I don’t know if hindsight is quite right. There were people raising alarms about this when Chrome initially came out and repeatedly as it grew in popularity. Especially when sites started requiring Chrome. It’s just they were dismissed as conspiracy theorists or brushed aside because right now Chrome is faster and the present is all that matters. This was 100% pushed by tech enthusiasts and web developers… the average person would’ve otherwise stuck with their OS default browser.

I’m not trying to correct you. It’s just a sequence of events I’ve seen play out repeatedly and I’m not sure if there’s a solution. Most recently I’ve seen it with Bambu Lab locking down their 3D printers. Prior to that Autodesk yanking the Fusion 360 enthusiast licenses.

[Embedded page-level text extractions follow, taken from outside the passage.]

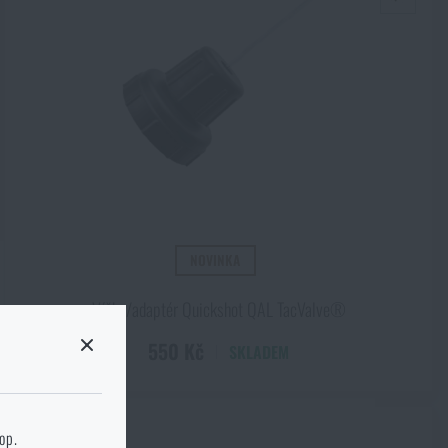
NOVINKA
Víčko/adaptér Quickshot QAL TacValve®
550 Kč
SKLADEM
 stránku cílového
hop.
kg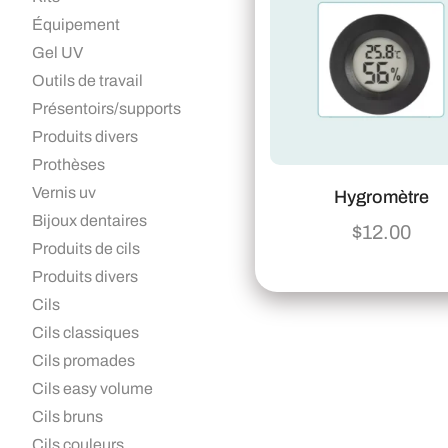
Équipement
Gel UV
Outils de travail
Présentoirs/supports
Produits divers
Prothèses
Vernis uv
Hygromètre
Bijoux dentaires
$
12.00
Produits de cils
Produits divers
Cils
Cils classiques
Cils promades
Cils easy volume
Cils bruns
Cils couleurs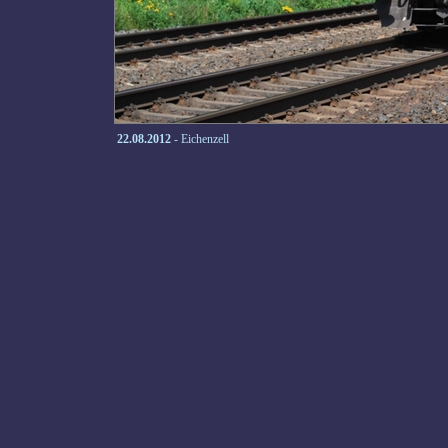
22.08.2012
- Eichenzell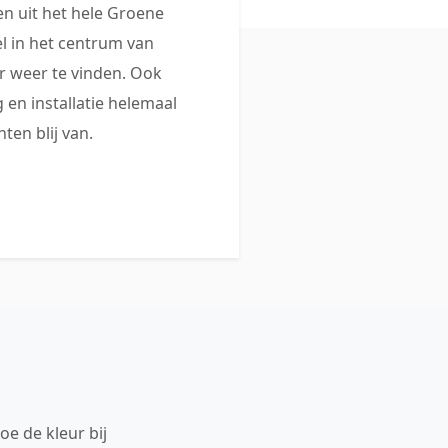
 uit het hele Groene
 in het centrum van
 weer te vinden. Ook
 en installatie helemaal
ten blij van.
oe de kleur bij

Maybe there isn’t a solution. There’s a lot of UX work that isn’t fun to do and so it’s hard to get volunteers to do it. It’s hard to do product management in a distributed group of volunteers in general. So, companies that can afford to bankroll projects often gain traction with performance or usability gains and suck away attention and funding from open source options. Then when they amass enough of the user base they flip the switch and now folks are stuck. The cost of changing is often prohibitively high and the OSS option is generally far behind at that point.

I think people are bad at thinking longer term. Or maybe they just prefer immediate gratification. In any event, absent a shift in human behavior I expect we’ll see this sort of situation to continue to play out. It’d just be nice if folks were less antagonistic about it when those concerned raise that alarm.